The present invention relates to razors.
As referred to in this disclosure, a "razor" is defined as a self-contained shaving unit having at least one blade, a blade support, a guard surface attached to the blade support and extending outwardly from the support below the blade or blades, and a cap covering and protecting the blade or blades. The support and cap combine to maintain the blade or blades in a predetermined shaving position. The razor can include a disposable handle to provide a disposable razor per se or it may be in the form of a disposable cartridge for use with a permanent handle. In both instances the disposable cartridge and the razor head of the disposable razor are substantially identical.

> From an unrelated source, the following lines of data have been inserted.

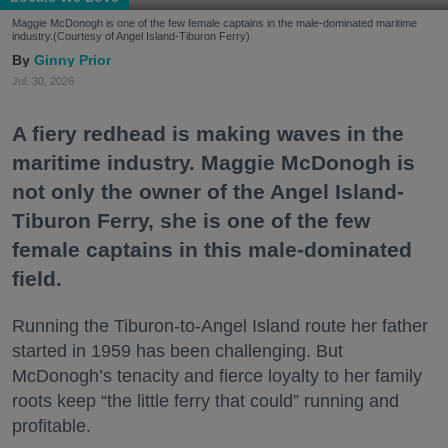
Maggie McDonogh is one of the few female captains in the male-dominated maritime
industry.(Courtesy of Angel Island-Tiburon Ferry)
Ginny Prior
Jul. 30, 2026
A fiery redhead is making waves in the
maritime industry. Maggie McDonogh is
not only the owner of the Angel Island-
Tiburon Ferry, she is one of the few
female captains in this male-dominated
field.
Running the Tiburon-to-Angel Island route her father
started in 1959 has been challenging. But
McDonogh’s tenacity and fierce loyalty to her family
roots keep “the little ferry that could” running and
profitable.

The blades utilized in modern shaving razors incorporate a plurality of features which coact to provide efficient and comfortable shaving action. A shaving razor blade is far sharper than an ordinary industrial razor blade or knife. Sharpness can be expressed and measured in terms of the "ultimate tip radius". Shaving razor blades ordinarily have ultimate tip radii of about 600 Angstroms or less, whereas industrial razor blades, cutting knives and the like ordinarily have ultimate tip radii of several thousand Angstroms. Moreover, modern shaving razor blades have lubricant coatings, such as coatings of fluorocarbon polymers on their cutting edges. The lubricant decreases the frictional forces created by engagement of the blade with the individual whiskers, and hence materially reduces the drag or "pull" experienced by the user upon shaving.
To be considered satisfactory by modern standards, a shaving razor blade should remain usable for many shaves. The blade should retain a keen edge and should retain its lubricant during these repeated shaves, despite exposure to the physical effects of contact with the beard and skin, and despite exposure to the chemical effects of water, soaps and the like encountered in the shaving environment. The shaving razor blade must be adapted for efficient and economical mass production. It must withstand shipment, storage and handling under ordinary conditions without special care. All of these factors together create a formidable technical challenge.
Typical modern shaving razor blades incorporate a substrate of stainless steel, such as an iron and chromium-containing martensitic stainless steel, together with a hard coating of chromium or chromium nitride overlying the stainless steel substrate at least along the cutting edge of the blade. A coating of a fluoropolymer lubricant such as polytetrafluoroethylene overlies the hard coating and adheres thereto. The hard coating may be on the order of a few hundred Angstroms thick.
The hard coating is applied by a process known as sputtering. As further discussed hereinbelow, sputtering ordinarily is conducted under a controlled atmosphere, typically a noble gas at extremely low pressures. Following the sputtering process, the semifinished blades, with the hard coating thereon, are removed from the controlled atmosphere. The blades are coated with the lubricant by applying a dispersion of the fluorocarbon polymer in a fugitive liquid solvent, evaporating off the solvent and then fusing the remaining lubricant by heating to above the melting point of the polymer. Although the fusing step typically is conducted in an inert atmosphere, the blades are exposed to ordinary room air during application of the lubricant dispersion, and during any storage period between application of the hard coating and application of the lubricant dispersion.
Razors incorporating blades according to this general construction have been regarded heretofore as superior in that they provide a good combination of shaving performance, durability and low cost. Nonetheless, there have been needs for still further improvements.
One avenue of research in the razor art has been directed toward the development of a hard coating which could be used as a substitute for chromium in the blade. Ordinary cutting tools become dull and unusable due to gradual abrasive wear of their cutting edges. Resistance to this type of wear typically is related directly to hardness. There are many materials harder than chromium. In theory, any such hard material might be a candidate for experimentation. However, shaving razor blade cutting edges normally do not become dull due to this type of wear. The very sharp, thin edges of shaving razor blades normally become dull due to microscopic fractures of the edge. Therefore, hardness alone does not always correlate well with blade edge durability in a shaving razor blade. Wear resistance results achieved in other applications may not reliably predict blade edge durability in a shaving razor blade. Moreover, a hard coating for use in a shaving razor blade must be compatible with the lubricant coating and with the processes used to apply the lubricant. In particular, the lubricant must adhere to the hard coating to provide a durable lubricating effect in use. Adhesion between hard coating materials and lubricants is not predictable. Many otherwise suitable hard coating materials are incompatible with lubricants in that the lubricant will not adhere satisfactorily. For these and other reasons, the search for better hard coatings for use in shaving razor blades has not been successful heretofore.